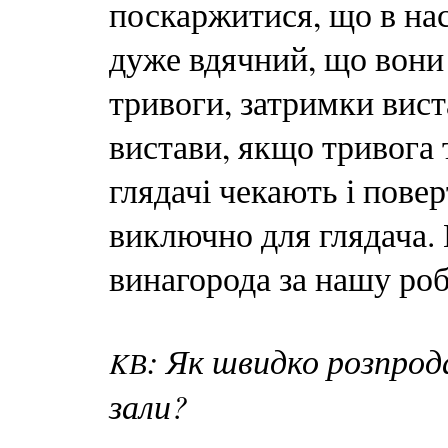
поскаржитися, що в нас 
дуже вдячний, що вони
тривоги, затримки вист
вистави, якщо тривога 
глядачі чекають і пове
виключно для глядача.
винагорода за нашу роб
: Як швидко розпро
K
В
зали?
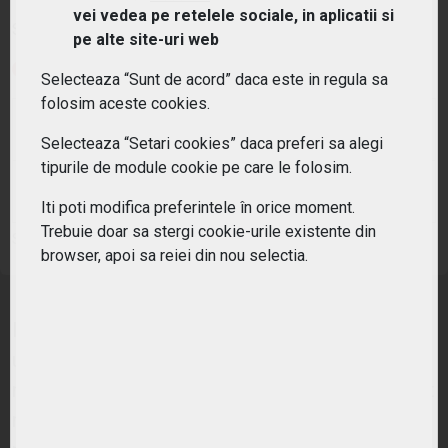
vei vedea pe retelele sociale, in aplicatii si
Simbol:
ZPDI
| Ultimul update:
05/08/2026
pe alte site-uri web
PIAȚĂ ÎNCHISĂ
Selecteaza “Sunt de acord” daca este in regula sa
folosim aceste cookies.
PREȚ PIAȚĂ
MONEDĂ DE REFERINȚĂ
70.32
EUR
Selecteaza “Setari cookies” daca preferi sa alegi
tipurile de module cookie pe care le folosim.
VARIAȚIE ANUALĂ
VARIAȚIE ZILNICĂ
25.84%
0.80%
Iti poti modifica preferintele în orice moment.
Trebuie doar sa stergi cookie-urile existente din
Sursa: Frankfurt Stock Exchange
browser, apoi sa reiei din nou selectia.
Industria americana a redevenit competitiva in
ultimii ani, gratie unor costuri tot mai reduse si
noilor tehnologii care automatizeaza o parte tot
mai importanta a proceselor de productie. In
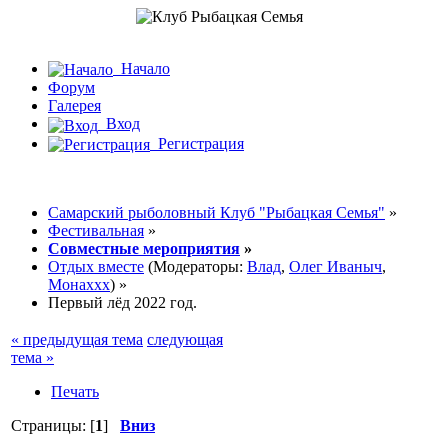
Начало
Форум
Галерея
Вход
Регистрация
Самарский рыболовный Клуб "Рыбацкая Семья"
»
Фестивальная
»
Совместные мероприятия
»
Отдых вместе
(Модераторы:
Влад
,
Олег Иваныч
,
Монаххх
) »
Первый лёд 2022 год.
« предыдущая тема
следующая
тема »
Печать
Страницы: [
1
]
Вниз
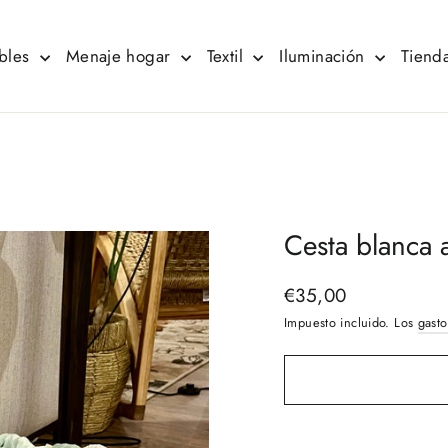
bles
Menaje hogar
Textil
Iluminación
Tienda
Cesta blanca 
€35,00
Precio
habitual
Impuesto incluido. Los
gasto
● ● ●
Could you output the lines above exactly, with no pictures included?

Solution for this task
поскаржитися, що в нас 
дуже вдячний, що вони
тривоги, затримки вист
вистави, якщо тривога 
глядачі чекають і пове
виключно для глядача.
винагорода за нашу роб
: Як швидко розпро
K
В
зали?
vei vedea pe retelele sociale, in aplicatii si
Simbol:
ZPDI
| Ultimul update:
05/08/2026
pe alte site-uri web
PIAȚĂ ÎNCHISĂ
Selecteaza “Sunt de acord” daca este in regula sa
folosim aceste cookies.
PREȚ PIAȚĂ
MONEDĂ DE REFERINȚĂ
70.32
EUR
Selecteaza “Setari cookies” daca preferi sa alegi
tipurile de module cookie pe care le folosim.
VARIAȚIE ANUALĂ
VARIAȚIE ZILNICĂ
25.84%
0.80%
Iti poti modifica preferintele în orice moment.
Trebuie doar sa stergi cookie-urile existente din
Sursa: Frankfurt Stock Exchange
browser, apoi sa reiei din nou selectia.
Industria americana a redevenit competitiva in
ultimii ani, gratie unor costuri tot mai reduse si
noilor tehnologii care automatizeaza o parte tot
mai importanta a proceselor de productie. In
Начало
Форум
Галерея
Вход
Регистрация
Самарский рыболовный Клуб "Рыбацкая Семья"
»
Фестивальная
»
Совместные мероприятия
»
Отдых вместе
(Модераторы:
Влад
,
Олег Иваныч
,
Монаххх
) »
Первый лёд 2022 год.
« предыдущая тема
следующая
тема »
Печать
Страницы: [
1
]
Вниз
bles
Menaje hogar
Textil
Iluminación
Tienda
Cesta blanca 
€35,00
Precio
habitual
Impuesto incluido. Los
gasto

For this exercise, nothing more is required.